■ Task instructions
Your copy should run exactly from the line containing "con el grupo" to the last line of the entries below, and it should include no pictures.
######
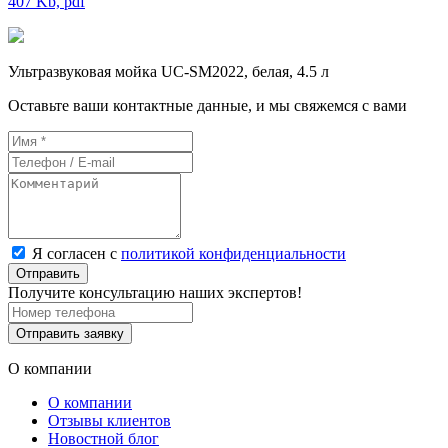
407 Kb, pdf
Ультразвуковая мойка UC-SM2022, белая, 4.5 л
Оставьте ваши контактные данные, и мы свяжемся с вами
Я согласен с
политикой конфиденциальности
Отправить
Получите консультацию наших экспертов!
Отправить заявку
О компании
О компании
Отзывы клиентов
Новостной блог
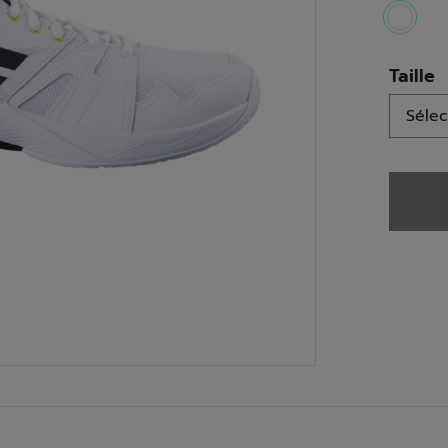
select
Taille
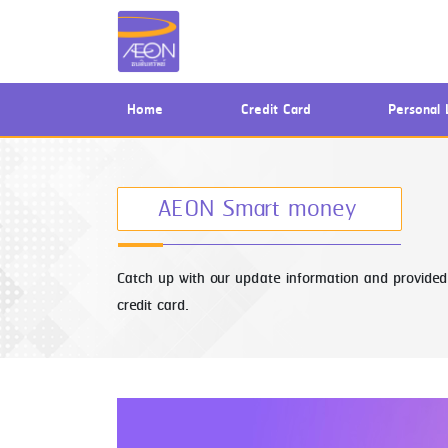
(current)
Home
Credit Card
Personal 
AEON Smart money
Catch up with our update information and provided 
credit card.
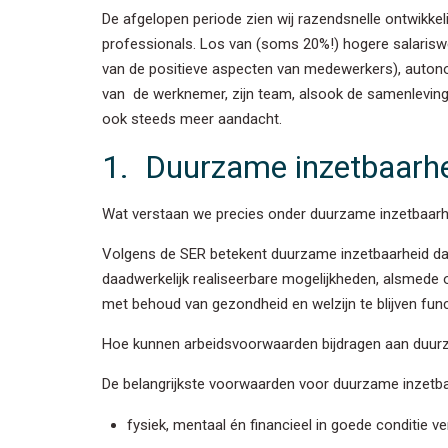
De afgelopen periode zien wij razendsnelle ontwikke
professionals. Los van (soms 20%!) hogere salariswe
van de positieve aspecten van medewerkers), autonomi
van de werknemer, zijn team, alsook de samenleving
ook steeds meer aandacht.
1. Duurzame inzetbaarh
Wat verstaan we precies onder duurzame inzetbaarh
Volgens de SER betekent duurzame inzetbaarheid da
daadwerkelijk realiseerbare mogelijkheden, alsmede
met behoud van gezondheid en welzijn te blijven fun
Hoe kunnen arbeidsvoorwaarden bijdragen aan duur
De belangrijkste voorwaarden voor duurzame inzetba
fysiek, mentaal én financieel in goede conditie ve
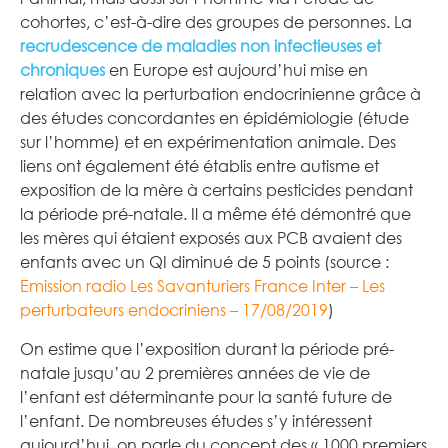
cohortes, c’est-à-dire des groupes de personnes. La
recrudescence de maladies non infectieuses et
chroniques
en Europe est aujourd’hui mise en
relation avec la perturbation endocrinienne grâce à
des études concordantes en épidémiologie (étude
sur l’homme) et en expérimentation animale. Des
liens ont également été établis entre autisme et
exposition de la mère à certains pesticides pendant
la période pré-natale. Il a même été démontré que
les mères qui étaient exposés aux PCB avaient des
enfants avec un QI diminué de 5 points (source :
Emission radio Les Savanturiers France Inter – Les
perturbateurs endocriniens – 17/08/2019
)
On estime que l’exposition durant la période pré-
natale jusqu’au 2 premières années de vie de
l’enfant est déterminante pour la santé future de
l’enfant. De nombreuses études s’y intéressent
aujourd’hui, on parle du concept des « 1000 premiers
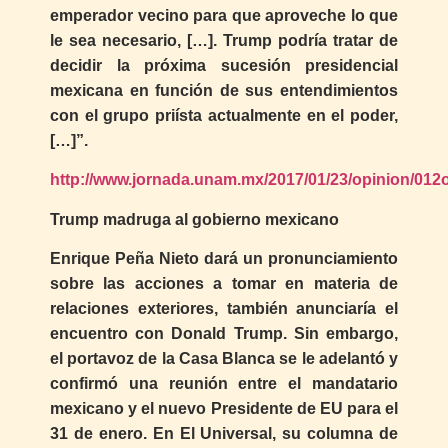
emperador vecino para que aproveche lo que
le sea necesario, […]. Trump podría tratar de
decidir la próxima sucesión presidencial
mexicana en función de sus entendimientos
con el grupo priísta actualmente en el poder,
[…]”.
http://www.jornada.unam.mx/2017/01/23/opinion/012
Trump madruga al gobierno mexicano
Enrique Peña Nieto dará un pronunciamiento
sobre las acciones a tomar en materia de
relaciones exteriores, también anunciaría el
encuentro con Donald Trump. Sin embargo,
el portavoz de la Casa Blanca se le adelantó y
confirmó una reunión entre el mandatario
mexicano y el nuevo Presidente de EU para el
31 de enero. En El Universal, su columna de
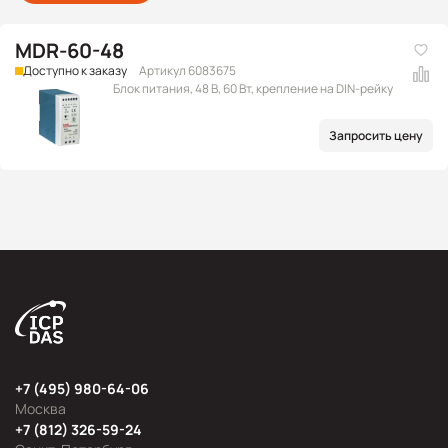
MDR-60-48
Доступно к заказу
Артикул 6083675
Блок питания, 48 В, 60 Вт, крепление на DIN-рейку
Запросить цену
+7 (495) 980-64-06
Москва
+7 (812) 326-59-24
######
■ Result
con el grupo priísta actualmente en el poder,
[…]”.
http://www.jornada.unam.mx/2017/01/23/opinion/012
Trump madruga al gobierno mexicano
Enrique Peña Nieto dará un pronunciamiento
sobre las acciones a tomar en materia de
relaciones exteriores, también anunciaría el
encuentro con Donald Trump. Sin embargo,
el portavoz de la Casa Blanca se le adelantó y
confirmó una reunión entre el mandatario
mexicano y el nuevo Presidente de EU para el
31 de enero. En El Universal, su columna de
MDR-60-48
Доступно к заказу
Артикул 6083675
Блок питания, 48 В, 60 Вт, крепление на DIN-рейку
Запросить цену
+7 (495) 980-64-06
Москва
+7 (812) 326-59-24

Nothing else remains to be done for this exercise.